Segment Start: Records for processing

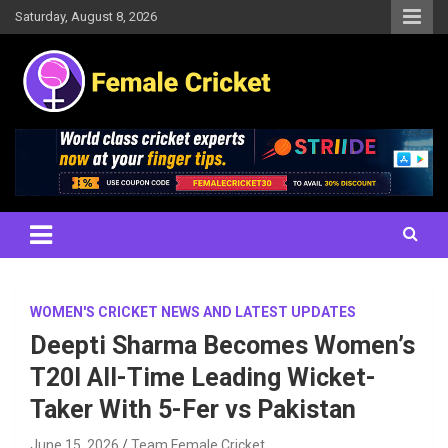
Skip
Saturday, August 8, 2026
to
content
Women's Cricket Live Scores, Match updates, Women's Fixtures,
Female Cricket
Results, News, Articles, Interviews and more
WOMEN'S CRICKET NEWS AND LATEST UPDATES
Deepti Sharma Becomes Women’s
T20I All-Time Leading Wicket-
Taker With 5-Fer vs Pakistan
June 15, 2026
Team Female Cricket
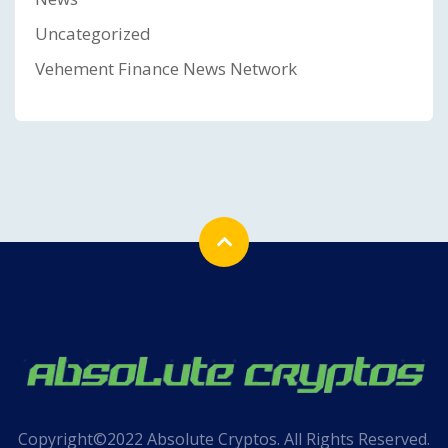
Uncategorized
Vehement Finance News Network
Copyright©2022 Absolute Cryptos. All Rights Reserved.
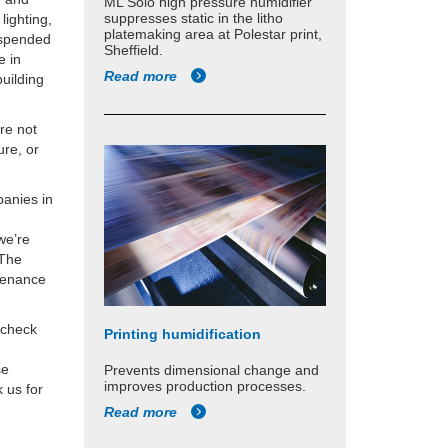
ML Solo high pressure humidifier
suppresses static in the litho
lighting,
platemaking area at Polestar print,
suspended
Sheffield.
e in
Read more
building
’re not
ure, or
panies in
we’re
 The
ntenance
 check
Printing humidification
se
Prevents dimensional change and
improves production processes.
 us for
Read more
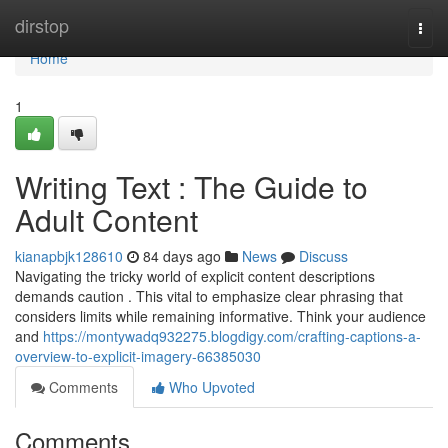
Home
dirstop
Togg
navi
Home
1
Writing Text : The Guide to
Adult Content
kianapbjk128610
84 days ago
News
Discuss
Navigating the tricky world of explicit content descriptions
demands caution . This vital to emphasize clear phrasing that
considers limits while remaining informative. Think your audience
and
https://montywadq932275.blogdigy.com/crafting-captions-a-
overview-to-explicit-imagery-66385030
Comments
Who Upvoted
Comments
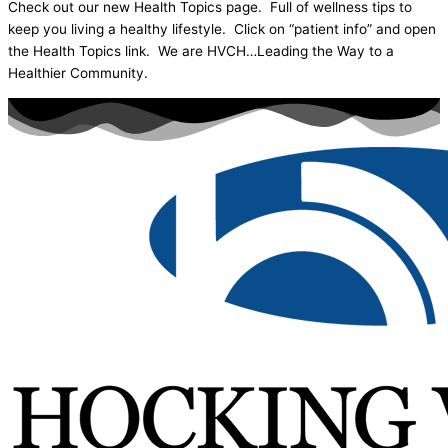
Check out our new Health Topics page. Full of wellness tips to
keep you living a healthy lifestyle. Click on “patient info” and open
the Health Topics link. We are HVCH…Leading the Way to a
Healthier Community.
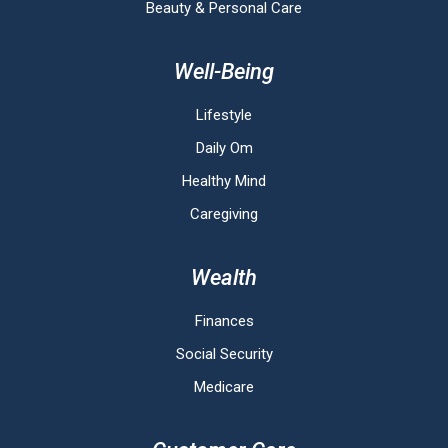
Beauty & Personal Care
Well-Being
Lifestyle
Daily Om
Healthy Mind
Caregiving
Wealth
Finances
Social Security
Medicare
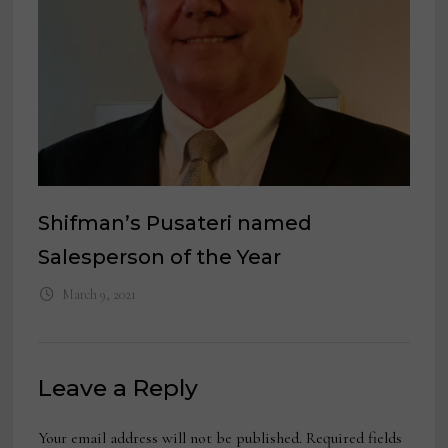
Shifman’s Pusateri named
Salesperson of the Year
March 9, 2021
Leave a Reply
Your email address will not be published.
Required fields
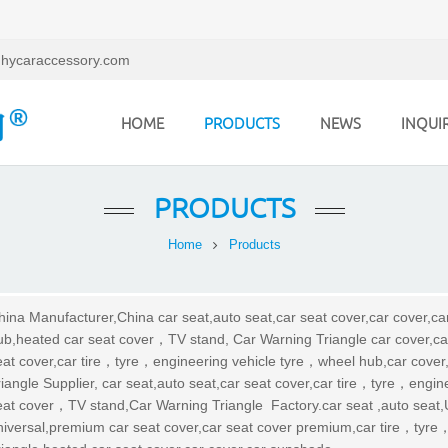
hycaraccessory.com
HOME
PRODUCTS
NEWS
INQUI
PRODUCTS
Home
Products
hina Manufacturer,China car seat,auto seat,car seat cover,car cover,c
ub,heated car seat cover，TV stand, Car Warning Triangle car cover,ca
eat cover,car tire，tyre，engineering vehicle tyre，wheel hub,car cove
riangle Supplier, car seat,auto seat,car seat cover,car tire，tyre，engi
eat cover，TV stand,Car Warning Triangle Factory.car seat ,auto seat,U
niversal,premium car seat cover,car seat cover premium,car tire，tyr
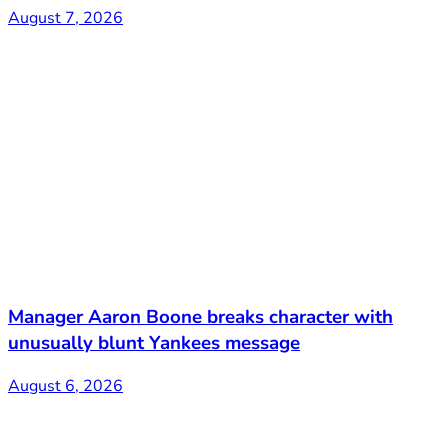
August 7, 2026
Manager Aaron Boone breaks character with
unusually blunt Yankees message
August 6, 2026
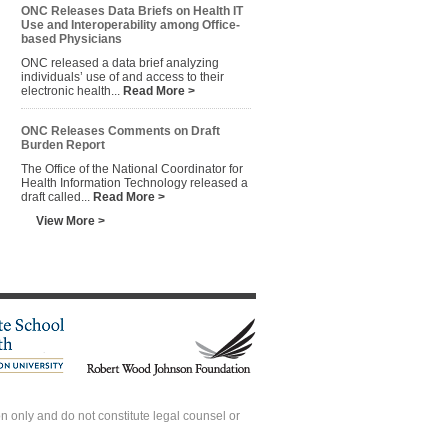
ONC Releases Data Briefs on Health IT
Use and Interoperability among Office-
based Physicians
ONC released a data brief analyzing
individuals’ use of and access to their
electronic health...
Read More >
ONC Releases Comments on Draft
Burden Report
The Office of the National Coordinator for
Health Information Technology released a
draft called...
Read More >
View More >
 only and do not constitute legal counsel or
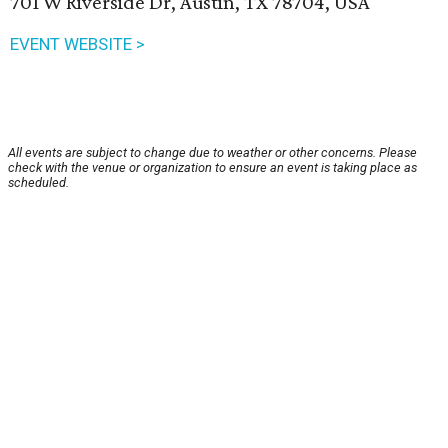
701 W Riverside Dr, Austin, TX 78704, USA
EVENT WEBSITE >
All events are subject to change due to weather or other concerns. Please
check with the venue or organization to ensure an event is taking place as
scheduled.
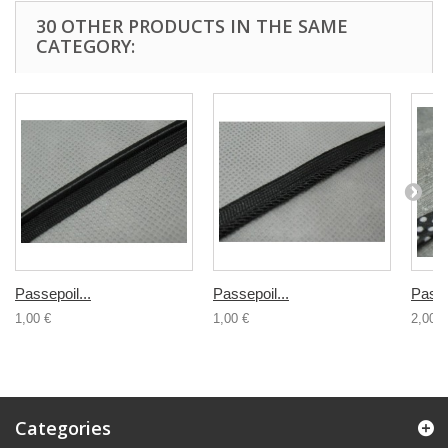
30 OTHER PRODUCTS IN THE SAME
CATEGORY:
Passepoil...
Passepoil...
Passe
1,00 €
1,00 €
2,00 €
Categories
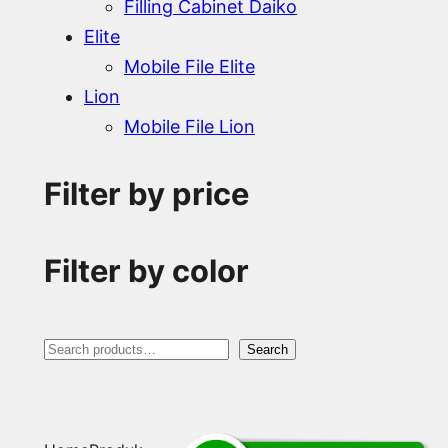
Filling Cabinet Daiko
Elite
Mobile File Elite
Lion
Mobile File Lion
Filter by price
Filter by color
S
Search
e
a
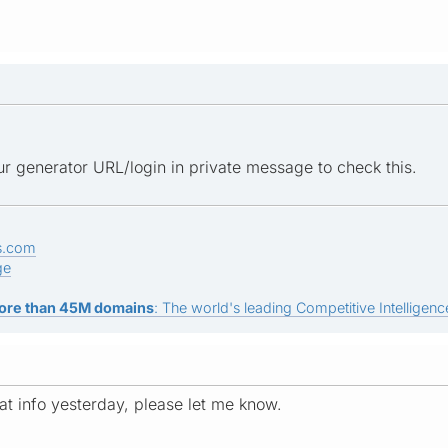
r generator URL/login in private message to check this.
s.com
ge
ore than 45M domains
: The world's leading Competitive Intelligence
at info yesterday, please let me know.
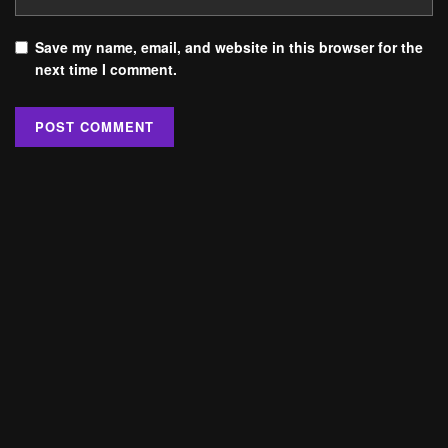
Save my name, email, and website in this browser for the
next time I comment.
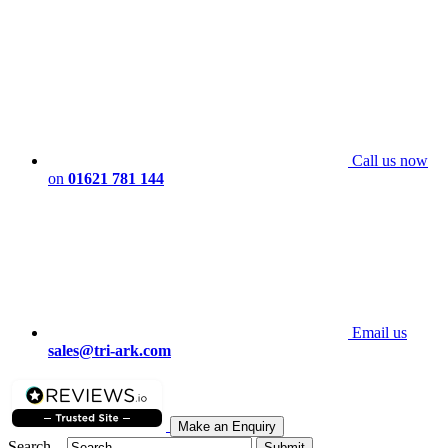
Call us now
on
01621 781 144
Email us
sales@tri-ark.com
Make an Enquiry
Search...
Submit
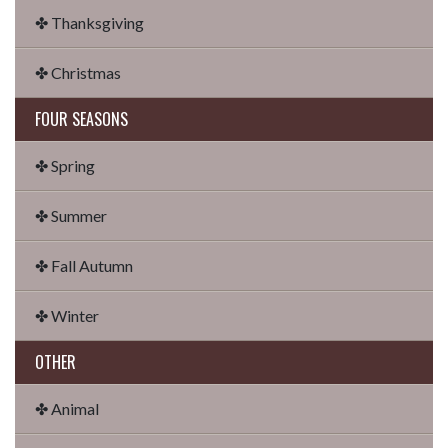
✤ Thanksgiving
✤ Christmas
FOUR SEASONS
✤ Spring
✤ Summer
✤ Fall Autumn
✤ Winter
OTHER
✤ Animal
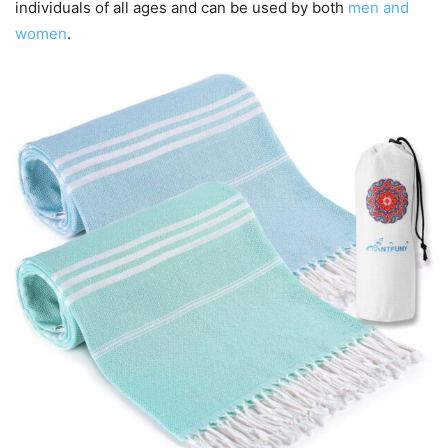
individuals of all ages and can be used by both
men and
women
.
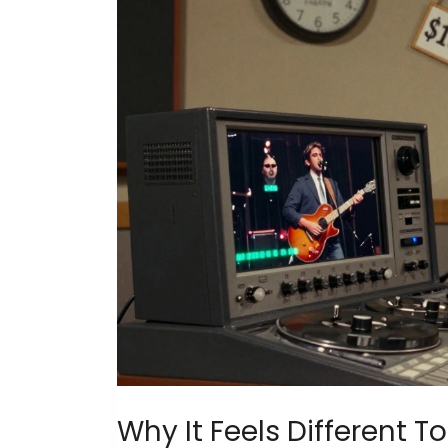
Why It Feels Different T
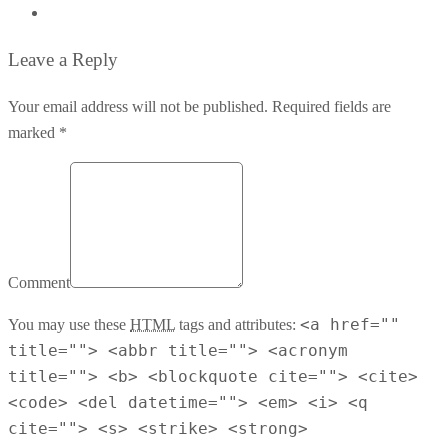
Leave a Reply
Your email address will not be published. Required fields are
marked *
Comment
<a href=""
You may use these
HTML
tags and attributes:
title=""> <abbr title=""> <acronym
title=""> <b> <blockquote cite=""> <cite>
<code> <del datetime=""> <em> <i> <q
cite=""> <s> <strike> <strong>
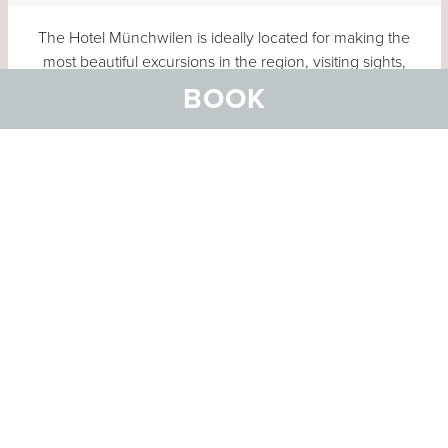
The Hotel Münchwilen is ideally located for making the
most beautiful excursions in the region, visiting sights,
strolling through old towns, shopping or simply enjoying
BOOK
nature.
Click the map to enlarge
MORE ACTIVITIES
OUR RECOMMENDATIONS
Tour suggestions
A folder with important information and various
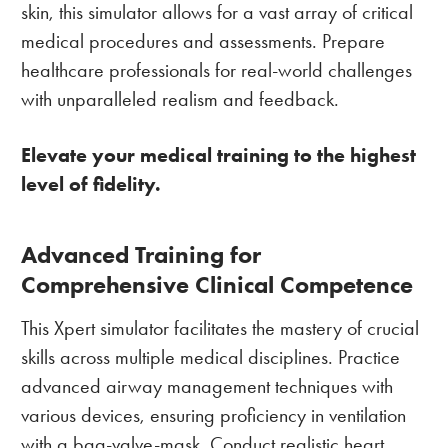
skin, this simulator allows for a vast array of critical
medical procedures and assessments. Prepare
healthcare professionals for real-world challenges
with unparalleled realism and feedback.
Elevate your medical training to the highest
level of fidelity.
Advanced Training for
Comprehensive Clinical Competence
This Xpert simulator facilitates the mastery of crucial
skills across multiple medical disciplines. Practice
advanced airway management techniques with
various devices, ensuring proficiency in ventilation
with a bag-valve-mask. Conduct realistic heart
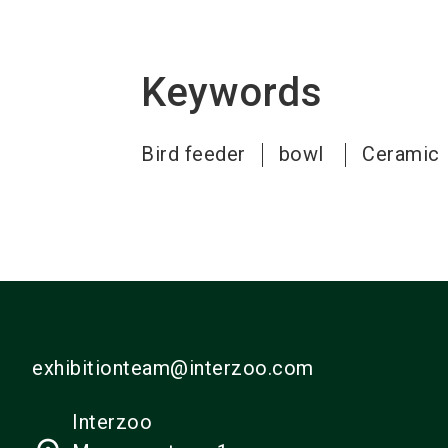
Keywords
Bird feeder
bowl
Ceramic
exhibitionteam@interzoo.com
Interzoo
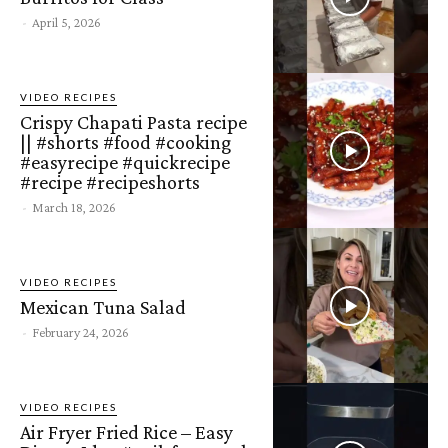
-
April 5, 2026
VIDEO RECIPES
Crispy Chapati Pasta recipe
|| #shorts #food #cooking
#easyrecipe #quickrecipe
#recipe #recipeshorts
-
March 18, 2026
VIDEO RECIPES
Mexican Tuna Salad
-
February 24, 2026
VIDEO RECIPES
Air Fryer Fried Rice – Easy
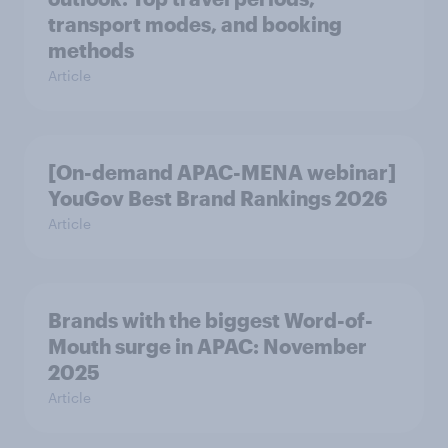
transport modes, and booking
methods
Article
[On-demand APAC-MENA webinar]
YouGov Best Brand Rankings 2026
Article
Brands with the biggest Word-of-
Mouth surge in APAC: November
2025
Article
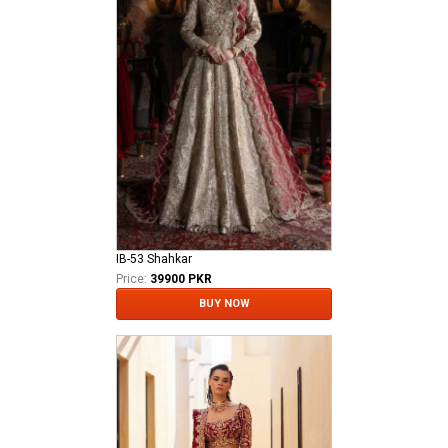
IB-53 Shahkar
Price:
39900 PKR
BUY NOW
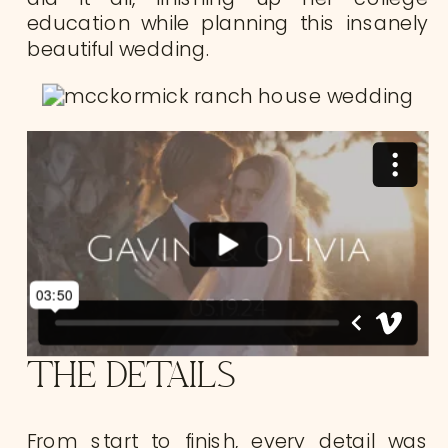
education while planning this insanely
beautiful wedding.
THE DETAILS
From start to finish, every detail was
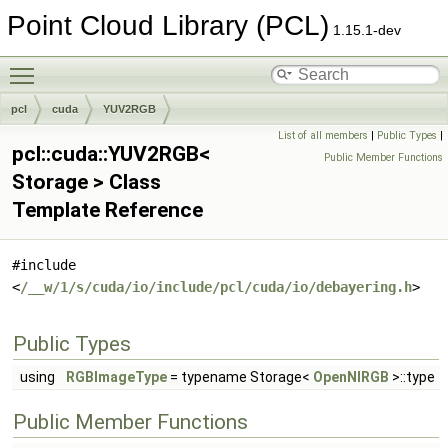
Point Cloud Library (PCL)
1.15.1-dev
Toggle main menu visibility
pcl
cuda
YUV2RGB
List of all members
|
Public Types
|
pcl::cuda::YUV2RGB<
Public Member Functions
Storage > Class
Template Reference
#include
<
/__w/1/s/cuda/io/include/pcl/cuda/io/debayering.h
>
Public Types
using
RGBImageType
= typename Storage<
OpenNIRGB
>::type
Public Member Functions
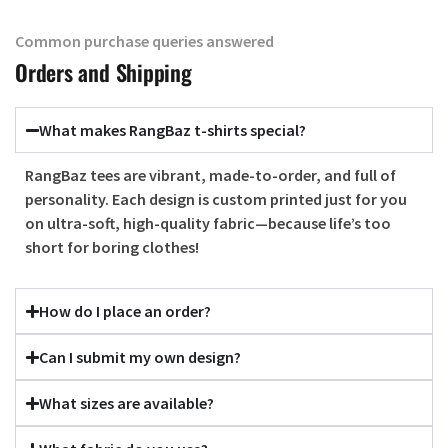
Common purchase queries answered
Orders and Shipping
What makes RangBaz t-shirts special?
RangBaz tees are vibrant, made-to-order, and full of
personality. Each design is custom printed just for you
on ultra-soft, high-quality fabric—because life’s too
short for boring clothes!
How do I place an order?
Can I submit my own design?
What sizes are available?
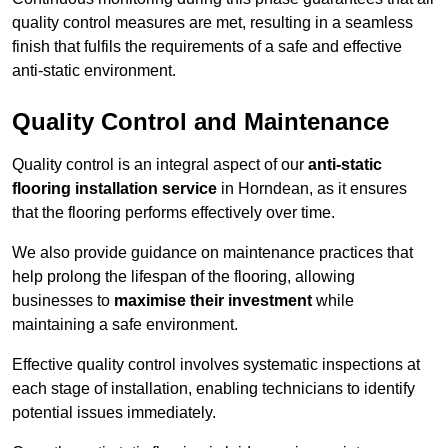
quality control measures are met, resulting in a seamless
finish that fulfils the requirements of a safe and effective
anti-static environment.
Quality Control and Maintenance
Quality control is an integral aspect of our
anti-static
flooring installation service
in Horndean, as it ensures
that the flooring performs effectively over time.
We also provide guidance on maintenance practices that
help prolong the lifespan of the flooring, allowing
businesses to
maximise their investment
while
maintaining a safe environment.
Effective quality control involves systematic inspections at
each stage of installation, enabling technicians to identify
potential issues immediately.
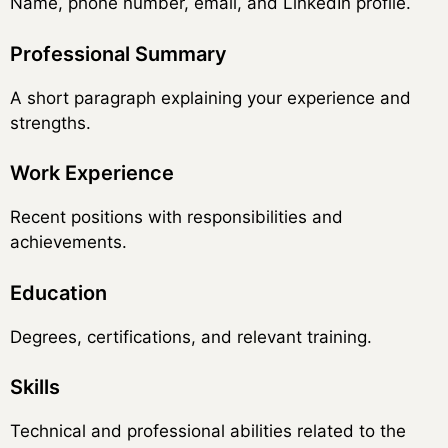
Name, phone number, email, and LinkedIn profile.
Professional Summary
A short paragraph explaining your experience and
strengths.
Work Experience
Recent positions with responsibilities and
achievements.
Education
Degrees, certifications, and relevant training.
Skills
Technical and professional abilities related to the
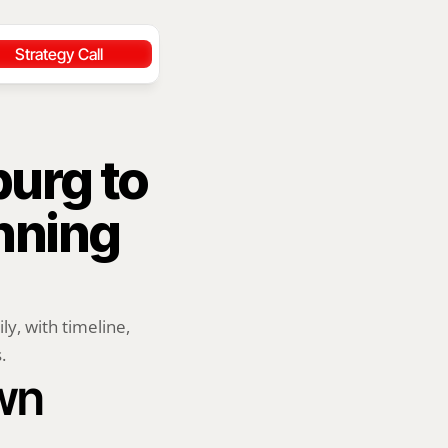
Strategy Call
urg to 
ning 
, with timeline, 
.
wn 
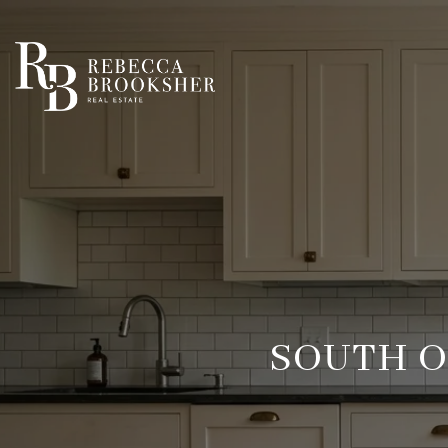
SOUTH O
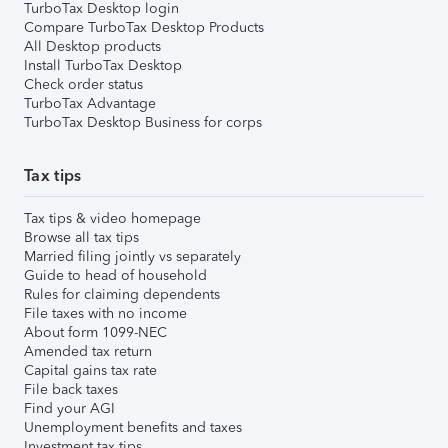
TurboTax Desktop login
Compare TurboTax Desktop Products
All Desktop products
Install TurboTax Desktop
Check order status
TurboTax Advantage
TurboTax Desktop Business for corps
Tax tips
Tax tips & video homepage
Browse all tax tips
Married filing jointly vs separately
Guide to head of household
Rules for claiming dependents
File taxes with no income
About form 1099-NEC
Amended tax return
Capital gains tax rate
File back taxes
Find your AGI
Unemployment benefits and taxes
Investment tax tips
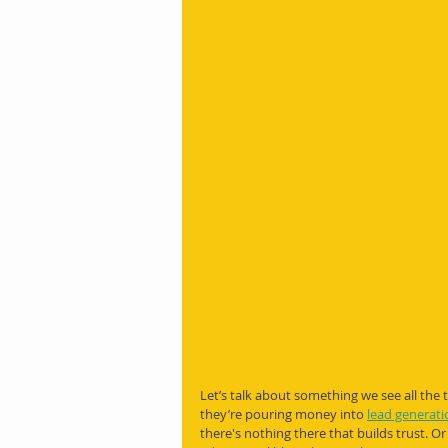
Let’s talk about something we see all the 
they’re pouring money into 
lead generati
there's nothing there that builds trust. Or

Segment End: Records for processing

What is expected:
All lines above from the one containing "March 9, 2021" up to and including the one containing "Save my name, email, and" are to be set down exactly, and nothing else. Leave images out.

Exercise solution:
March 9, 2021
Leave a Reply
Your email address will not be published.
Required fields
hycaraccessory.com
HOME
PRODUCTS
NEWS
INQUI
PRODUCTS
Home
Products
hina Manufacturer,China car seat,auto seat,car seat cover,car cover,c
ub,heated car seat cover，TV stand, Car Warning Triangle car cover,ca
eat cover,car tire，tyre，engineering vehicle tyre，wheel hub,car cove
riangle Supplier, car seat,auto seat,car seat cover,car tire，tyre，engi
eat cover，TV stand,Car Warning Triangle Factory.car seat ,auto seat,U
niversal,premium car seat cover,car seat cover premium,car tire，tyr
August 7, 2026
Manager Aaron Boone breaks character with
unusually blunt Yankees message
August 6, 2026
ONC Releases Data Briefs on Health IT
Use and Interoperability among Office-
based Physicians
ONC released a data brief analyzing
individuals’ use of and access to their
electronic health...
Read More >
ONC Releases Comments on Draft
Burden Report
The Office of the National Coordinator for
Health Information Technology released a
draft called...
Read More >
View More >
 only and do not constitute legal counsel or
701 W Riverside Dr, Austin, TX 78704, USA
EVENT WEBSITE >
All events are subject to change due to weather or other concerns. Please
check with the venue or organization to ensure an event is taking place as
scheduled.
30 OTHER PRODUCTS IN THE SAME
CATEGORY:
Passepoil...
Passepoil...
Passe
1,00 €
1,00 €
2,00 €
Categories
Filling Cabinet Daiko
Elite
Mobile File Elite
Lion
Mobile File Lion
Filter by price
Filter by color
S
Search
e
a
r generator URL/login in private message to check this.
s.com
ge
ore than 45M domains
: The world's leading Competitive Intelligence
at info yesterday, please let me know.
Save my name, email, and website in this browser for the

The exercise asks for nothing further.